I don't see this proposal as "special-casing" Int. It introduces the concept of types parameterised by values, and starts withInt (have to start somewhere, right?). But there's really nothing in this proposal precluding any other kind of value.
It doesn't even expose the numerical nature of Int to the type system - it doesn't include constraints like where N + 1 == M or where N < M or anything like that. They're kind of opaque values at the type level.
One issue I can see with value generic parameters in their potential full generality vs special-case array syntax is the need to deal with the syntactic ambiguities of angle brackets and </> operators in expressions. Most special-case syntax ideas for fixed-size arrays put the dimension in a less syntactically precarious position that could handle embedding an arbitrary expression as a type parameter, whereas terms in angle brackets are going to have trouble.
I suppose we could put value generic parameters in their own separate brackets, so you'd have something like struct Vector[N: Int]<T: ~Copyable> instead of struct Vector<let N: Int, T: ~Copyable>, and instantiations could look like Vector[n < 0 ? -n : n]<Double> instead of the hard-to-parse Vector<n < 0 ? -n : n, Double>.

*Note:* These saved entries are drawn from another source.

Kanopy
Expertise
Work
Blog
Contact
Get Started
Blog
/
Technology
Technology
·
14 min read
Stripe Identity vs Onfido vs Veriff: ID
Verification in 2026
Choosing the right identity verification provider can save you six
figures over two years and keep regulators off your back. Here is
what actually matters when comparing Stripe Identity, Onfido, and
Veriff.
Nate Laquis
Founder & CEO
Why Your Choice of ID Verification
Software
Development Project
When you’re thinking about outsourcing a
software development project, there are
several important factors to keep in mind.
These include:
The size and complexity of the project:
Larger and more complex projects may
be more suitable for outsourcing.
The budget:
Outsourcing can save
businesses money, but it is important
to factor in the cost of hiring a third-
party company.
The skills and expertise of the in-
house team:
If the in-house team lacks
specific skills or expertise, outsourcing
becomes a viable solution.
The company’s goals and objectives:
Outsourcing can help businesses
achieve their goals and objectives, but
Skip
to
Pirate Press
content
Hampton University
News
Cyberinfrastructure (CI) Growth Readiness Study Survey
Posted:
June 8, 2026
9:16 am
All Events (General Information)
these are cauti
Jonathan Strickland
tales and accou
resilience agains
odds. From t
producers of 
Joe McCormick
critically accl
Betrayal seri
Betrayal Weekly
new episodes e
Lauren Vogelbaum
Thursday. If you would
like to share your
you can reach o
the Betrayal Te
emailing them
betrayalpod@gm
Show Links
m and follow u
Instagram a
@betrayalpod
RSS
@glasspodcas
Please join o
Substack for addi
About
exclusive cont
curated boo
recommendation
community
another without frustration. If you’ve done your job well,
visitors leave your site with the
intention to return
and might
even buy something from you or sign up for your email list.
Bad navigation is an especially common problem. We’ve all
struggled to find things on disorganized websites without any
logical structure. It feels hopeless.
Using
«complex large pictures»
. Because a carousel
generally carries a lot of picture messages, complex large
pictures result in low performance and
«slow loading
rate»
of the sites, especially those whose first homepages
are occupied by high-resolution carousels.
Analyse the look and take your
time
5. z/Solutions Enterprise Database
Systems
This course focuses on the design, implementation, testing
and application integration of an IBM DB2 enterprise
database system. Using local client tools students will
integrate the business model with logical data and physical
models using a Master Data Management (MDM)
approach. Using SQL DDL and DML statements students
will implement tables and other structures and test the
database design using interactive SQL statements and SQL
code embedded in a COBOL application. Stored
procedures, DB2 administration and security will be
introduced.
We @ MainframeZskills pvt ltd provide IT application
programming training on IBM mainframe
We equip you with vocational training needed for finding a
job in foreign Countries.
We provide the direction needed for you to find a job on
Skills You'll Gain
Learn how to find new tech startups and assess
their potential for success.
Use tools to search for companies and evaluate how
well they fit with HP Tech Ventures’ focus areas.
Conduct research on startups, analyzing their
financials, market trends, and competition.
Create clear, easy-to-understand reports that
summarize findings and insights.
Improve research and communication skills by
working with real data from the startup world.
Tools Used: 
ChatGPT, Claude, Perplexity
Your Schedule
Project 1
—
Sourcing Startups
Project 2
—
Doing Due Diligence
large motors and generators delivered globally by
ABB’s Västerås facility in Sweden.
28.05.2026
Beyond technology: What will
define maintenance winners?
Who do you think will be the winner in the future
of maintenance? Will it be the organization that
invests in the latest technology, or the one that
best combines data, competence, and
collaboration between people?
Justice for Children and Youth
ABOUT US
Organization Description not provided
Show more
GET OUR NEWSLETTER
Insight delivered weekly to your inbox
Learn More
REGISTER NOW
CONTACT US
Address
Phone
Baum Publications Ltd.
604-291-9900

This wouldnāt work for types with only value generic parameters and no type generic parameters, though. Vector[n < 0 ? -n : n].self is already a valid expression (accessing a static subscript, and then the always-present .self member of the return value).
Could you please remind us why is that a problem? (Could well be, I just can't remember the real issue with it).
This IMHO could be one of the practical approaches ā limit homogenous tuples to those whose elements' sizes == strides (if the above tail padding is a real problem). Alternatively make (T x 2) to have tail padding even if (T, T) doesn't have it, making the two slightly different and non-interchangeable types.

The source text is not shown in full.